Users urged to pressure Oracle for better info on flaws and patching


Users urged to pressure Oracle for better info on flaws and patching

Cliff Saran

Users should put pressure on Oracle to change the way it issues patches and call for workarounds in the light of the size of its latest quarterly security update, analyst company Gartner has urged.

Earlier this month Oracle issued a regular security update containing 82 patches.

Although Gartner supported Oracle's security patch cycle, research vice-president Rich Mogull said, "The range and seriousness of the vulnerabilities patched in this update cause us great concern."

He warned that the databases alone included 37 vulnerabilities. Many of these were rated as easily exploitable and some potentially allowing remote database access.

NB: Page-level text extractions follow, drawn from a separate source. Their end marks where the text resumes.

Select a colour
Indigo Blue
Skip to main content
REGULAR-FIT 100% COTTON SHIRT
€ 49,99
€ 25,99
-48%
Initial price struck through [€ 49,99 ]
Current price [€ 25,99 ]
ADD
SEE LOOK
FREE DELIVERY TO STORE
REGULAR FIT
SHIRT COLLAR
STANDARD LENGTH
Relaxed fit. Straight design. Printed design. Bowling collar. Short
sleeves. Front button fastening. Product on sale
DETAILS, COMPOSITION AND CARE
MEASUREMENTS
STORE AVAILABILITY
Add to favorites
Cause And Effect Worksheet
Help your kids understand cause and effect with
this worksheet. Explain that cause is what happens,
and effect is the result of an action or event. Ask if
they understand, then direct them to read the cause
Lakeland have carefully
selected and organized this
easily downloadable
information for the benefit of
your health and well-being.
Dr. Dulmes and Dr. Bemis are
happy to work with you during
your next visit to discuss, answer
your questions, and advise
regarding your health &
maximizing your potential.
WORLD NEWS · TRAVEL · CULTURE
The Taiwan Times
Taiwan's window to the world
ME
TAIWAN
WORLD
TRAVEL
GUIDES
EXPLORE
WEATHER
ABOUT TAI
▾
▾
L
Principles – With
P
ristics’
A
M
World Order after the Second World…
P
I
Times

"Oracle has not yet experienced a mass security exploit, but this does not mean that one will never occur," Mogull said. 

In Gartner's experience, Oracle database administrators generally neglect regular patching, because Oracle applications and databases are typically embedded deep within the enterprise, which makes changes difficult.

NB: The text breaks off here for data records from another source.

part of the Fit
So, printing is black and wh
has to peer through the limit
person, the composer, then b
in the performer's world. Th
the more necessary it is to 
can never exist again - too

Mogull said patching could  be impossible, owing to ties to legacy versions of software that were no longer supported. With exploit tools for Oracle security holes appearing more regularly on the internet, Mogull urged users to press Oracle to change its security practices and improve the patching process.

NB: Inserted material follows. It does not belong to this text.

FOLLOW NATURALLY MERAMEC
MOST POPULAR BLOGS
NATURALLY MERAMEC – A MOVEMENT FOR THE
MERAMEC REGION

Duncan Harris, senior director of security assurance at Oracle, said the company had made changes to handle security bugs better. "Our plans are to keep trying to improve patches and the amount of testing we can do."

He said Oracle planned to make the patching process more automated.

Gartner's advice for Oracle users

  • Move immediately to shield vulnerabilities announced in the Oracle security bulletin, using firewalls, intrusion prevention systems and other technologies
  • Develop a shielding schedule
  • Apply patches as rapidly as possible once they are released
  • Use alternative security tools, such as activity-monitoring software to detect unusual activity
  • Pressure Oracle to change its security management practices and provide more information on flaws.